PRRI is ready to meet with you to discuss these and other topics in more detail.
If you wish further information about any of the statements in this letter, please do not hesitate to contact PRRI via: info@pubresreg.org.
Yours sincerely,
Em. Prof. Marc baron van Montagu, Chairman of the Public Research and Regulation Initiative
Cc: Members of the European Commission and MEPs.
In the ALDE event of 12 January 2011, Dr. Seralini and Dr. Hilbeck, presented arguments against EFSA guidance and opinions that would not stand the test of proper peer review.
For example, Dr. Seralini suggested that because of differences in the tests performed by others on some GM crops, the EFSA opinions on those GM crops were invalid. As EFSA and other reviews explained, there is a fundamental flaw in this claim in that it ignores the crucial concept of “biological relevance” of differences found in testing. Not every difference found is significant and not every significant difference found is relevant to safety. Also the comment that GM insect resistant (Bt) crops are “designed to contain residues of a pesticide” shows a fundamental lack of understanding that every plant produces various chemicals that have “pesticidal” activity that help reduce damage by pests. These are not “residues” but simply components of the plants, which we consume every day.
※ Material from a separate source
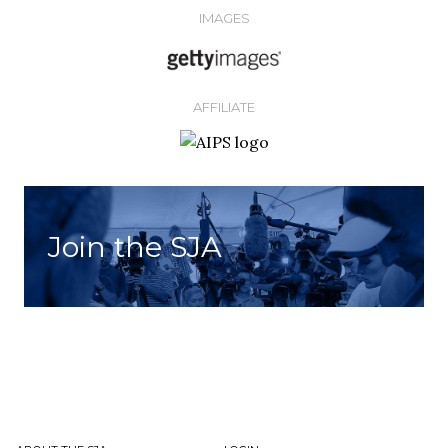
IMAGES
AFFILIATE
Join the SJA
The situation with Bt is no different, other than that with Bt we know the protein that is being expressed, unlike many of the other chemicals produced by conventionally produced plants.
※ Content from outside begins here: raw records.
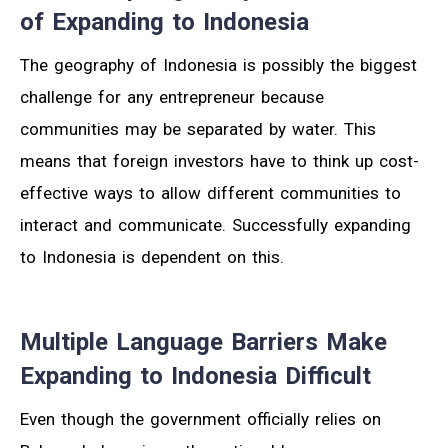
of Expanding to Indonesia
The geography of Indonesia is possibly the biggest
challenge for any entrepreneur because
communities may be separated by water. This
means that foreign investors have to think up cost-
effective ways to allow different communities to
interact and communicate. Successfully expanding
to Indonesia is dependent on this.
Multiple Language Barriers Make
Expanding to Indonesia Difficult
Even though the government officially relies on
In a similar vein were Dr. Hilbeck’s suggestions that there is a need for additional data and testing in the EFSA guidance, without giving substantiation for that demand. When asked whether she knew of any adverse effects that have occurred as a result of growing GM crops that would justify asking even more information, she referred to the development of resistance against the Bt toxin and to effects of overuse of herbicide. These suggestions demonstrate a fundamental lack of understanding on several fronts. Over time, many pests can develop resistance simply as a result of mutation and selection, regardless whether the pesticides in question are synthetic pesticides, microbial pesticides or pesticides produced by the plant. These are agronomic effects for which there are common agricultural practices to delay or even avoid resistance development. Second, adverse effects of overuse of the herbicides are not the result of the herbicide tolerance by the plant but of the way herbicides are used. Any technology can be used wisely and unwisely. If an organic farmer decides to cover his land with a foot of manure, then the ensuing problems are the result of unwise use of manure not of the organic approach per sé.
Finally, an observation about Dr. Hilbeck’s statement that their claims were shared by “the wider scientific community”. This is a misrepresentation. Dr. Hilbeck’s claims are no doubt shared within the community of anti-biotech NGOs, but they are certainly not widely shared by the thousands of public researchers worldwide who dedicate their careers to biotechnological solutions for the public good. Those scientists, i.e. the silent majority, are in fact perplexed that despite the steady accumulation of data underpinning the safety of the GM crops in research and agriculture today, the requirements seem to get stricter without any scientific reason and even bans are installed on those GM crops. If so wished, PRRI can produce a list of academies of science and research organisations worldwide expressing support of modern biotechnology, based on an assessment of the potential benefits and potential risks.